- TASK TO CARRY OUT
You are asked to filter the data below and copy every line holding "通讯录备份".

---------- RECORDS TO USE

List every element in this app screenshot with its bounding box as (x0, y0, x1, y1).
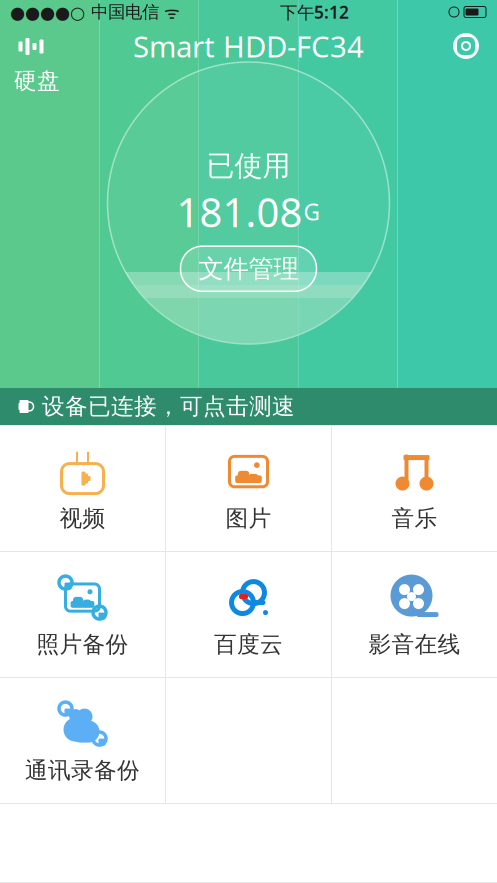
staticText: G (304, 197, 320, 227)
staticText: 181.08 (176, 185, 302, 238)
staticText: 照片备份 (36, 631, 128, 658)
button[interactable]: 视频 (0, 426, 165, 551)
staticText: 视频 (60, 505, 106, 532)
staticText: 音乐 (392, 505, 438, 532)
button[interactable]: 设置 (439, 25, 493, 67)
staticText: Smart HDD-FC34 (133, 26, 364, 66)
staticText: ᯤ (159, 0, 180, 24)
staticText: 通讯录备份 (25, 757, 140, 784)
staticText: 设备已连接，可点击测速 (42, 393, 295, 420)
staticText: 已使用 (206, 149, 290, 183)
staticText: 百度云 (214, 631, 283, 658)
button[interactable]: 通讯录备份 (0, 678, 165, 803)
staticText: ●●●●○ 中国电信 (10, 1, 159, 23)
button[interactable]: 图片 (166, 426, 331, 551)
button[interactable]: 文件管理 (180, 246, 316, 291)
staticText: 影音在线 (368, 631, 460, 658)
button[interactable]: 设备已连接，可点击测速 (0, 388, 497, 425)
staticText: 文件管理 (198, 253, 298, 284)
button[interactable]: 音乐 (332, 426, 497, 551)
button[interactable]: 百度云 (166, 552, 331, 677)
staticText: 硬盘 (14, 67, 60, 95)
button[interactable]: 照片备份 (0, 552, 165, 677)
staticText: 下午5:12 (280, 0, 349, 24)
button[interactable]: 影音在线 (332, 552, 497, 677)
staticText: 图片 (226, 505, 272, 532)
button[interactable]: 统计 (4, 25, 58, 67)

--------------------

- SOLUTION BELOW
staticText: 通讯录备份 (25, 757, 140, 784)
button[interactable]: 通讯录备份 (0, 678, 165, 803)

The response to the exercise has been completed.